Review: The Ghost and the Haunted Mansion by Alice Kimberly

Ghost and the Haunted Mansion, theThe Ghost and the Haunted Mansion
Alice Kimberly
Berkley, 304 pages
Get it from >>

I don’t know what the prices of homes for sale in Alice Kimberly’s fictional Quindicott, RI are like, but considering the number of murders in that town, I bet they’re falling. The most recent death occurs in the most recent – to date – novel in the Haunted Bookshop series, and involves an old woman who lives as a recluse being literally scared to death. Local mailmain Seymour Tarnish inherits the woman’s mansion – in the toniest part of town, of course – and that’s when the real hijinks begin.

Pen and her ghostly partner, private investigator Jack Shepard are back on the case of course, though their relationship is a bit cooler than it was in the previous novel. Maybe the author figured out she’d painted herself into a corner with these two, or maybe she merely wanted to focus on plot, but I like them better as a mismatched pair who fight crime, than lovers separated by death…mostly. Of course, some of that coolness may be due to the fact that one of the other characters can SEE and HEAR Jack.

Speaking of Jack, can you believe it’s taken me this long to figure out he’s got the same name as the ersatz leader of the LOSTaways? I wonder if that’s intentional, or mere coincidence – of course there is a spelling difference.

In any case, this was, as always, an enjoyable, entertaining read, if not exactly great literature.

My only complaint? There’s no more of this series…yet.

Mini-Review: The Ghost and the Dead Deb

Ghost and Dead Deb
The Ghost and the Dead Deb
by Alice Kimberly
Berkley, 272 Pages
Get it from Amazon >>

Reading about dead debutante’s is not exactly the way to lose weight fast. I mean, skinny rich girls, even when they’re corpses, are hardly good role models. Fortunately, I don’t read Alice Kimberly’s haunted bookshop novels for fitness inspiration, but to be entertained, and this book succeeded wildly in its humble mission.

In this, the third outing for Penelope McClure and the ghost of Jack Shepherd, we have drug abuse, fickle lovers, fashionistas, and, of course, a mystery of how one pretty rich girl became the latest in a pair of connected murders.

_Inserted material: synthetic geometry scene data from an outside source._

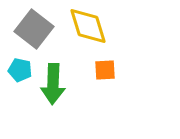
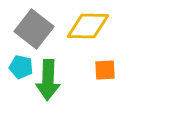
yellow diamond: rotated 72 degrees counterclockwise
cyan pentagon: moved 1 px right, 3 px up
green arrow: moved 5 px left, 4 px up
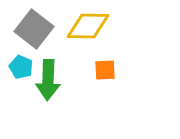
cyan pentagon: rotated 10 degrees clockwise
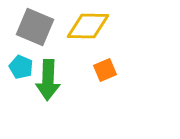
gray square: moved 1 px right, 2 px up; rotated 15 degrees counterclockwise
orange square: rotated 20 degrees counterclockwise
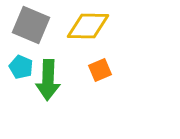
gray square: moved 4 px left, 2 px up
orange square: moved 5 px left
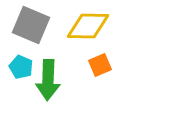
orange square: moved 5 px up
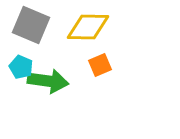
yellow diamond: moved 1 px down
green arrow: moved 1 px down; rotated 84 degrees counterclockwise
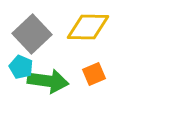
gray square: moved 1 px right, 9 px down; rotated 24 degrees clockwise
orange square: moved 6 px left, 9 px down
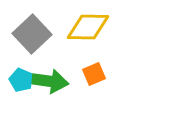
cyan pentagon: moved 13 px down
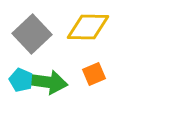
green arrow: moved 1 px left, 1 px down
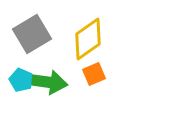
yellow diamond: moved 12 px down; rotated 36 degrees counterclockwise
gray square: rotated 12 degrees clockwise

As always, while the mystery is enjoyable, the developing Jack/Pen relationship is why I read, and in this installment the friendship between ghost and bookseller continues to deepen.

Am I the only person wishing a haunted bookshop was in my neighborhood?

Review: The Ghost and the Dead Deb by Alice Kimberly

The Ghost and the Dead Deb
The Ghost and the Dead Deb
Author: Alice Kimberly
Paperback: 272 pages
Publisher: Berkley (September 6, 2005)
Language: English

Penelope “Pen” McClure, co-owner of the fictional “Buy the Book” in Quindicott, RI, should really consider investing in some sort of business insurance, because in this second installment of the Haunted Bookshop series, another visiting author is murdered.

Alice Kimberly once again weaves a charming romance/mystery pairing Pen with Jack Shepherd, the ghost of a noir private investigator, who himself was gunned down in the store decades before. In this book, we learn a bit more about Pen, and, in the related case from Jack’s memory, we also learn a bit more about Jack.

Young deb-turned-author Angel Stark could easily be ripped by any number of today’s tabloids, but the recurring characters are also as vivid as they were in the first novel – especially the group of business owners affectionately referred to as the Quibblers (which name, I confess, reminds me of another fictional mystery series, Lilian Jackson Braun’s The Cat Who…).

What really makes this book sing, however, is the developing relationship between Pen and Jack – they’re clearly friends now – which is heightened when Pen finds a way to take Jack with her (so to speak) when she leaves the store.

Goes well with hot tea and a warm quilt.

Review: The Ghost and Mrs. McClure by Alice Kimberly

The Ghost and Mrs. McClure
The Ghost and Mrs. McClure
by Alice Kimberly
Get it from Amazon >>

The Ghost and Mrs. McClureThe Ghost at Mrs. Muir and part homage to noir crime fiction, this book is a light mystery – nothing is terribly unpredictable, but the relationship between Jack and Pen makes it an interesting read, and keeps you coming back for more. Some of the best humor of the book comes from Jack’s reactions to modern technology – chat rooms on the internet are as cool to him as websites touting low cost health insurance would be to those looking for new policies.

I suspect future novels will see the Pen/Jack relationship deepening – as far as it’s possible when one half of the relationship is incorporeal, but that the basic premise will be maintained: He’s the ghost of a hard-boiled detective, she’s a widowed bookseller. Together, they fight crime.